We know $|x_k - x_k| = |\frac{j}{j+1}- \frac{k}{k+1}| \leq |\frac{j}{j+1}| + |\frac{k}{k+1}| \leq \frac{1}{n}$

So really we can say $\frac{j}{j+1},\frac{k}{k+1} < \frac{1}{2n}$ Now to find $m$ we need to solve for $j$ or $k$.
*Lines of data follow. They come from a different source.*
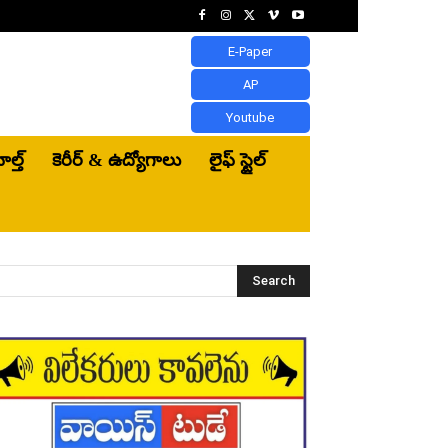
E-Paper
AP
Youtube
ెల్త్‌
కెరీర్ & ఉద్యోగాలు
లైఫ్ స్టైల్
Search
We have, $$\frac{k}{k+1} = \frac{1}{2n}$$

$$\implies k= \frac{1}{2n-1}$$ So let m = $\frac{1}{2n-1}$ then $k,j > \frac{1}{2n-1}$ and $0 < \frac{k}{k+1},\frac{j}{j+1} < \frac{1}{2n-1}$

$$\frac{1}{n} > \frac{k}{k+1}+\frac{j}{j+1} \geq |\frac{k}{k+1}| + |\frac{j}{j+1}| \geq |\frac{k}{k+1} - \frac{j}{j+1}|$$

So really I am asking for help because I want to know if my approach works or not. I know there are other ways to approach the problem and get a solution. Is this a valid solution? I am missing a step or am I approaching the problem in the wrong way.

Answer 1

Your approach has problems. For example the inequality $$|\frac{j}{j+1}| + |\frac{k}{k+1}| \leq \frac{1}{n}$$

is not valid for large values of $j$ and $k$

You may try the following approach. $$|\frac {m}{m+1} - \frac {n}{n+1}|= \frac {|m-n|}{(m+1)(n+1)}\le$$

$$\frac {m}{mn}=\frac {1}{n}$$

So you make the difference of terms less than $\epsilon$ if you choose $m$ and $n$ larger than $\frac {1}{\epsilon}$

Answer 2

I'm not sure about your approach. We would like to make $|x_j - x_k|$ arbitrarily close to zero. Although we have $|x_j - x_k| \leq |\frac{j}{j+1}| + |\frac{k}{k+1}|$, notice that we can't make this upper bound arbitrarily close to zero. The bound I think you want is $|x_j-x_k| \leq \frac{1}{j} + \frac{1}{k}$. Convince yourself that this is true. Now given $\epsilon > 0$, can you find a natural number $M$ such that this upper bound is less than $\epsilon$ for $j,k > M$?

Answer 3

Very simply,

$\begin{array}\\ |x_j - x_k| &= |\frac{j}{j+1}- \frac{k}{k+1}|\\ &= |(1-\frac{1}{j+1})- (1-\frac{1}{k+1})|\\ &= |-\frac{1}{j+1}+\frac{1}{k+1}|\\ &\le |\frac{1}{j+1}|+|\frac{1}{k+1}|\\ &\lt 2|\frac{1}{\min(j, k)}|\\ &\to 0 \qquad\text{as } \min(j, k) \to \infty\\ \end{array} $

In general, if $x_k \to L$ as $k \to \infty$, then, for any $c > 0$, there is an $n(c)$ such that $|x_n-L| < c$ for $n > n(c)$.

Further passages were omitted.